For every line below, restate it exactly and drop the images.

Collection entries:
§ §
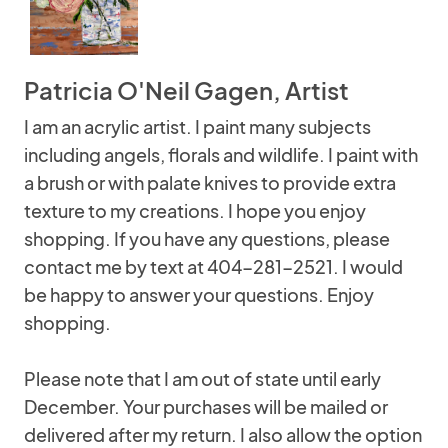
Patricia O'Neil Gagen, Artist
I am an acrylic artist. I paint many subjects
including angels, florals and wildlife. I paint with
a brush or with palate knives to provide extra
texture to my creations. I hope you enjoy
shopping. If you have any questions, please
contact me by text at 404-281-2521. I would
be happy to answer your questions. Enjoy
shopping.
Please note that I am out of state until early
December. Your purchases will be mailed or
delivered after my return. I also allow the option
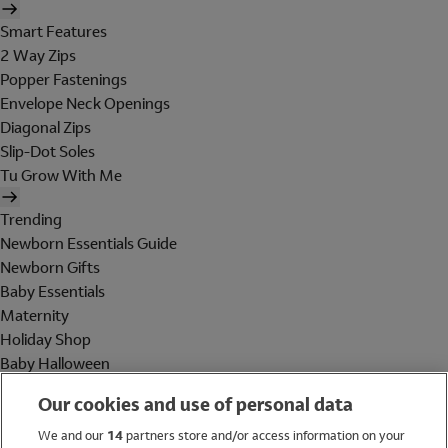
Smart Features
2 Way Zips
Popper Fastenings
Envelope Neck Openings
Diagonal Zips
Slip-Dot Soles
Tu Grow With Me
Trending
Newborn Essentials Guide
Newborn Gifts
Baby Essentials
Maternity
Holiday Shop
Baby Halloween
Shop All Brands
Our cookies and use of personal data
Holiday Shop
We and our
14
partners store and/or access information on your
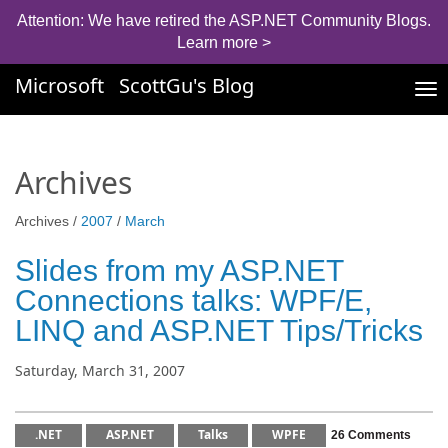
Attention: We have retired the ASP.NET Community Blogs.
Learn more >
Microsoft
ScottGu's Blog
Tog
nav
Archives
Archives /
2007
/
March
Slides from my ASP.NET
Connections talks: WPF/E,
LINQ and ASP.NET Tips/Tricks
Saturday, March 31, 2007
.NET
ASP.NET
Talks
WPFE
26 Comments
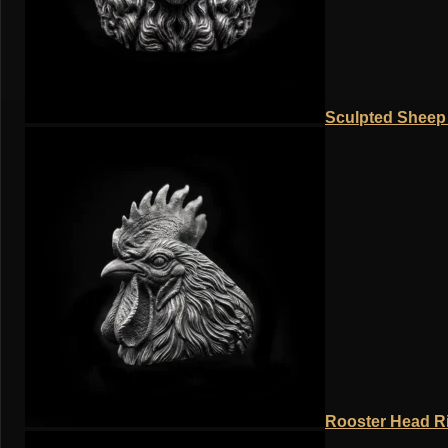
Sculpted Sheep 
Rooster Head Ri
§ §
Problem solution:
Patricia O'Neil Gagen, Artist
I am an acrylic artist. I paint many subjects
including angels, florals and wildlife. I paint with
a brush or with palate knives to provide extra
texture to my creations. I hope you enjoy
shopping. If you have any questions, please
contact me by text at 404-281-2521. I would
be happy to answer your questions. Enjoy
shopping.
Please note that I am out of state until early
December. Your purchases will be mailed or
delivered after my return. I also allow the option
Smart Features
2 Way Zips
Popper Fastenings
Envelope Neck Openings
Diagonal Zips
Slip-Dot Soles
Tu Grow With Me
Trending
Newborn Essentials Guide
Newborn Gifts
Baby Essentials
Maternity
Holiday Shop
Baby Halloween
Shop All Brands
Our cookies and use of personal data
Holiday Shop
We and our
14
partners store and/or access information on your
Attention: We have retired the ASP.NET Community Blogs.
Learn more >
Microsoft
ScottGu's Blog
Tog
nav
Archives
Archives /
2007
/
March
Slides from my ASP.NET
Connections talks: WPF/E,
LINQ and ASP.NET Tips/Tricks
Saturday, March 31, 2007
.NET
ASP.NET
Talks
WPFE
26 Comments
Sculpted Sheep 
Rooster Head Ri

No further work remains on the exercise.